(Document layout detection data)
:::::
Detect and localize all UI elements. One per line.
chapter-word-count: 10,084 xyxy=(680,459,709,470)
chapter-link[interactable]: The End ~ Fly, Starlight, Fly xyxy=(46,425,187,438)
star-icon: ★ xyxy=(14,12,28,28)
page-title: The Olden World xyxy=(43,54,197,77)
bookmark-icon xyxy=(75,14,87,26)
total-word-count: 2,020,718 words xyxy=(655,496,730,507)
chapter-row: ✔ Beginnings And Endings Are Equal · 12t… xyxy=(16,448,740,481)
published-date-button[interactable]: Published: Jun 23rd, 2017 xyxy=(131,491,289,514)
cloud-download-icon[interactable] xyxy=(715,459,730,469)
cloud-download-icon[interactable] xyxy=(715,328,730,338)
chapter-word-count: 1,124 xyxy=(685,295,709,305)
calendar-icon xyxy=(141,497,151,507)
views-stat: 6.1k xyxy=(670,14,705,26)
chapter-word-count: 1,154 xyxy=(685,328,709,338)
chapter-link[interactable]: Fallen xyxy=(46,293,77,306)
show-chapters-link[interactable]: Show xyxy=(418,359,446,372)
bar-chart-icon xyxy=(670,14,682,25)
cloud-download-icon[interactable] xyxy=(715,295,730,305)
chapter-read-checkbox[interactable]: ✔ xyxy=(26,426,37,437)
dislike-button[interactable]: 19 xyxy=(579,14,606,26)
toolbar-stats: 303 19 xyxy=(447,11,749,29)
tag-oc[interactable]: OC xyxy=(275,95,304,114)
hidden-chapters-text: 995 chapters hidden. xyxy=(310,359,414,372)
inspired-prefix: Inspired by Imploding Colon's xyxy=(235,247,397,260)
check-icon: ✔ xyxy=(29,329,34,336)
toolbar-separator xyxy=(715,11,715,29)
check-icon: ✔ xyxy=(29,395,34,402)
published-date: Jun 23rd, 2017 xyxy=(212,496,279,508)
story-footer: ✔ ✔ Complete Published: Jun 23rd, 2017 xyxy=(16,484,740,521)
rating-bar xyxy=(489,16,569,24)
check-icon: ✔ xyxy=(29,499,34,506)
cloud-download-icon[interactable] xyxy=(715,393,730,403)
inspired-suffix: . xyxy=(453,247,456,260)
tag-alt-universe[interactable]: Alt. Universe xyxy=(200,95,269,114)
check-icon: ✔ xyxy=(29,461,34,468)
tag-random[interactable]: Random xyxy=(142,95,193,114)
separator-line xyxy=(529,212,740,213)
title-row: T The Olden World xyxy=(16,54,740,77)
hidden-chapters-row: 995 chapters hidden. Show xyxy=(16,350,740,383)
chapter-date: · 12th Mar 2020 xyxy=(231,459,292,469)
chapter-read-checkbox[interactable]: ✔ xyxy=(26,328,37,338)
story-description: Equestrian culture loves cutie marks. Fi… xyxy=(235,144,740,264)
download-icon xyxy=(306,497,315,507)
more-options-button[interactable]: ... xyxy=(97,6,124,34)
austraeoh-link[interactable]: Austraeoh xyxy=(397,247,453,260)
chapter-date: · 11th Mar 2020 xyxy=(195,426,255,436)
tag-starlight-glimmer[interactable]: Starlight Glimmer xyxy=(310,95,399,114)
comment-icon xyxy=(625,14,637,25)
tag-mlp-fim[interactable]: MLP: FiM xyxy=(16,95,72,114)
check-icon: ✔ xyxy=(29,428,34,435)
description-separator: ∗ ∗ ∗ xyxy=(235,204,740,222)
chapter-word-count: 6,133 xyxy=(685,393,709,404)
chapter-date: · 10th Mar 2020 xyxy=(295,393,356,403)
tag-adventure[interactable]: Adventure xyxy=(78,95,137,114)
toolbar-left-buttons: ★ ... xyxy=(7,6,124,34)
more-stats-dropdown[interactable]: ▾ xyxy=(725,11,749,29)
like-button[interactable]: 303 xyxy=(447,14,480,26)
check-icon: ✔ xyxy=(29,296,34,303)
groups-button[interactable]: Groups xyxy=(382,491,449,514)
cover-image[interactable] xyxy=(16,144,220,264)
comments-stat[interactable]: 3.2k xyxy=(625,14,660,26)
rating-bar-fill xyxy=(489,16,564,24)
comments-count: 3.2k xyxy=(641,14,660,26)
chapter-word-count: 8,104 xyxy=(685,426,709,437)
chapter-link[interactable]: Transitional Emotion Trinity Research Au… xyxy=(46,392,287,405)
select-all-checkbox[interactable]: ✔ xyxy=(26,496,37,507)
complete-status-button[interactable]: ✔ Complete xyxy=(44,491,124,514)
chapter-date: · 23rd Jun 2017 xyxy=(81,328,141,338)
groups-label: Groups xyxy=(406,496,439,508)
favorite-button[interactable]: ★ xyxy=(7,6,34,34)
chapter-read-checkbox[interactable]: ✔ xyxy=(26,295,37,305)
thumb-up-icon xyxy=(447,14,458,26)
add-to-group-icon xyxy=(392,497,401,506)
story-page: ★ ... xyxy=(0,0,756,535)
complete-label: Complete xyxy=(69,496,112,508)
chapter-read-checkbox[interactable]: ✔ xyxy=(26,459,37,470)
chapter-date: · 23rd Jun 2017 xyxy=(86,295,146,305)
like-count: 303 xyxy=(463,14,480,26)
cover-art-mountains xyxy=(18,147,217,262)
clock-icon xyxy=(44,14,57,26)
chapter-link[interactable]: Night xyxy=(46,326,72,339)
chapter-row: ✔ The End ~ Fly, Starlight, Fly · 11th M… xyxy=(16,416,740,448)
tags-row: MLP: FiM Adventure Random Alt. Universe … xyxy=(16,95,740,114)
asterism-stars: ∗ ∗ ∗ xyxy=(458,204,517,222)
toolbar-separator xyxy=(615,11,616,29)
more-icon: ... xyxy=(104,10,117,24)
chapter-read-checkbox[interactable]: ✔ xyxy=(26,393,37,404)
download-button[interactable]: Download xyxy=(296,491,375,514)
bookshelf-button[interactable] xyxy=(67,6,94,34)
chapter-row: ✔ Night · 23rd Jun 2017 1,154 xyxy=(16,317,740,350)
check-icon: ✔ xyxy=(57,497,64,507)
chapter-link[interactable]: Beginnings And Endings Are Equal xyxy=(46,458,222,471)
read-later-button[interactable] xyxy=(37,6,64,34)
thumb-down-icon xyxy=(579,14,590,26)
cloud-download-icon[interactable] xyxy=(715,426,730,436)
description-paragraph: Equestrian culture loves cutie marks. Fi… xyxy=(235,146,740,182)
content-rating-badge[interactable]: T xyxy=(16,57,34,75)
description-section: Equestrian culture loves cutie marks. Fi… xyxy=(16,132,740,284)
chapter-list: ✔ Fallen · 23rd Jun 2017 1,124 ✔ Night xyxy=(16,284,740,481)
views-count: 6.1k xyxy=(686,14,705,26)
:::::
### TASK ITEM:
The full set of records, transcribed exactly, is the answer.

### TASK SOLUTION:
Detect and localize all UI elements. One per line.
chapter-word-count: 10,084 xyxy=(680,459,709,470)
chapter-link[interactable]: The End ~ Fly, Starlight, Fly xyxy=(46,425,187,438)
star-icon: ★ xyxy=(14,12,28,28)
page-title: The Olden World xyxy=(43,54,197,77)
bookmark-icon xyxy=(75,14,87,26)
total-word-count: 2,020,718 words xyxy=(655,496,730,507)
chapter-row: ✔ Beginnings And Endings Are Equal · 12t… xyxy=(16,448,740,481)
published-date-button[interactable]: Published: Jun 23rd, 2017 xyxy=(131,491,289,514)
cloud-download-icon[interactable] xyxy=(715,459,730,469)
cloud-download-icon[interactable] xyxy=(715,328,730,338)
chapter-word-count: 1,124 xyxy=(685,295,709,305)
calendar-icon xyxy=(141,497,151,507)
views-stat: 6.1k xyxy=(670,14,705,26)
chapter-word-count: 1,154 xyxy=(685,328,709,338)
chapter-link[interactable]: Fallen xyxy=(46,293,77,306)
show-chapters-link[interactable]: Show xyxy=(418,359,446,372)
bar-chart-icon xyxy=(670,14,682,25)
cloud-download-icon[interactable] xyxy=(715,295,730,305)
chapter-read-checkbox[interactable]: ✔ xyxy=(26,426,37,437)
dislike-button[interactable]: 19 xyxy=(579,14,606,26)
toolbar-stats: 303 19 xyxy=(447,11,749,29)
tag-oc[interactable]: OC xyxy=(275,95,304,114)
hidden-chapters-text: 995 chapters hidden. xyxy=(310,359,414,372)
inspired-prefix: Inspired by Imploding Colon's xyxy=(235,247,397,260)
check-icon: ✔ xyxy=(29,329,34,336)
toolbar-separator xyxy=(715,11,715,29)
check-icon: ✔ xyxy=(29,395,34,402)
published-date: Jun 23rd, 2017 xyxy=(212,496,279,508)
story-footer: ✔ ✔ Complete Published: Jun 23rd, 2017 xyxy=(16,484,740,521)
rating-bar xyxy=(489,16,569,24)
check-icon: ✔ xyxy=(29,499,34,506)
cloud-download-icon[interactable] xyxy=(715,393,730,403)
inspired-suffix: . xyxy=(453,247,456,260)
tag-alt-universe[interactable]: Alt. Universe xyxy=(200,95,269,114)
check-icon: ✔ xyxy=(29,461,34,468)
tag-random[interactable]: Random xyxy=(142,95,193,114)
separator-line xyxy=(529,212,740,213)
title-row: T The Olden World xyxy=(16,54,740,77)
hidden-chapters-row: 995 chapters hidden. Show xyxy=(16,350,740,383)
chapter-date: · 12th Mar 2020 xyxy=(231,459,292,469)
chapter-read-checkbox[interactable]: ✔ xyxy=(26,328,37,338)
story-description: Equestrian culture loves cutie marks. Fi… xyxy=(235,144,740,264)
download-icon xyxy=(306,497,315,507)
more-options-button[interactable]: ... xyxy=(97,6,124,34)
austraeoh-link[interactable]: Austraeoh xyxy=(397,247,453,260)
chapter-date: · 11th Mar 2020 xyxy=(195,426,255,436)
tag-starlight-glimmer[interactable]: Starlight Glimmer xyxy=(310,95,399,114)
comment-icon xyxy=(625,14,637,25)
tag-mlp-fim[interactable]: MLP: FiM xyxy=(16,95,72,114)
check-icon: ✔ xyxy=(29,428,34,435)
description-separator: ∗ ∗ ∗ xyxy=(235,204,740,222)
chapter-word-count: 6,133 xyxy=(685,393,709,404)
chapter-date: · 10th Mar 2020 xyxy=(295,393,356,403)
tag-adventure[interactable]: Adventure xyxy=(78,95,137,114)
toolbar-left-buttons: ★ ... xyxy=(7,6,124,34)
more-stats-dropdown[interactable]: ▾ xyxy=(725,11,749,29)
like-button[interactable]: 303 xyxy=(447,14,480,26)
check-icon: ✔ xyxy=(29,296,34,303)
groups-button[interactable]: Groups xyxy=(382,491,449,514)
cover-image[interactable] xyxy=(16,144,220,264)
comments-stat[interactable]: 3.2k xyxy=(625,14,660,26)
rating-bar-fill xyxy=(489,16,564,24)
comments-count: 3.2k xyxy=(641,14,660,26)
chapter-word-count: 8,104 xyxy=(685,426,709,437)
chapter-link[interactable]: Transitional Emotion Trinity Research Au… xyxy=(46,392,287,405)
select-all-checkbox[interactable]: ✔ xyxy=(26,496,37,507)
complete-status-button[interactable]: ✔ Complete xyxy=(44,491,124,514)
chapter-date: · 23rd Jun 2017 xyxy=(81,328,141,338)
groups-label: Groups xyxy=(406,496,439,508)
favorite-button[interactable]: ★ xyxy=(7,6,34,34)
chapter-read-checkbox[interactable]: ✔ xyxy=(26,295,37,305)
thumb-up-icon xyxy=(447,14,458,26)
add-to-group-icon xyxy=(392,497,401,506)
story-page: ★ ... xyxy=(0,0,756,535)
complete-label: Complete xyxy=(69,496,112,508)
chapter-read-checkbox[interactable]: ✔ xyxy=(26,459,37,470)
chapter-date: · 23rd Jun 2017 xyxy=(86,295,146,305)
like-count: 303 xyxy=(463,14,480,26)
cover-art-mountains xyxy=(18,147,217,262)
clock-icon xyxy=(44,14,57,26)
chapter-link[interactable]: Night xyxy=(46,326,72,339)
chapter-row: ✔ The End ~ Fly, Starlight, Fly · 11th M… xyxy=(16,416,740,448)
tags-row: MLP: FiM Adventure Random Alt. Universe … xyxy=(16,95,740,114)
asterism-stars: ∗ ∗ ∗ xyxy=(458,204,517,222)
toolbar-separator xyxy=(615,11,616,29)
more-icon: ... xyxy=(104,10,117,24)
chapter-read-checkbox[interactable]: ✔ xyxy=(26,393,37,404)
download-button[interactable]: Download xyxy=(296,491,375,514)
bookshelf-button[interactable] xyxy=(67,6,94,34)
chapter-row: ✔ Night · 23rd Jun 2017 1,154 xyxy=(16,317,740,350)
check-icon: ✔ xyxy=(57,497,64,507)
chapter-link[interactable]: Beginnings And Endings Are Equal xyxy=(46,458,222,471)
read-later-button[interactable] xyxy=(37,6,64,34)
thumb-down-icon xyxy=(579,14,590,26)
cloud-download-icon[interactable] xyxy=(715,426,730,436)
description-paragraph: Equestrian culture loves cutie marks. Fi… xyxy=(235,146,740,182)
content-rating-badge[interactable]: T xyxy=(16,57,34,75)
description-section: Equestrian culture loves cutie marks. Fi… xyxy=(16,132,740,284)
chapter-list: ✔ Fallen · 23rd Jun 2017 1,124 ✔ Night xyxy=(16,284,740,481)
views-count: 6.1k xyxy=(686,14,705,26)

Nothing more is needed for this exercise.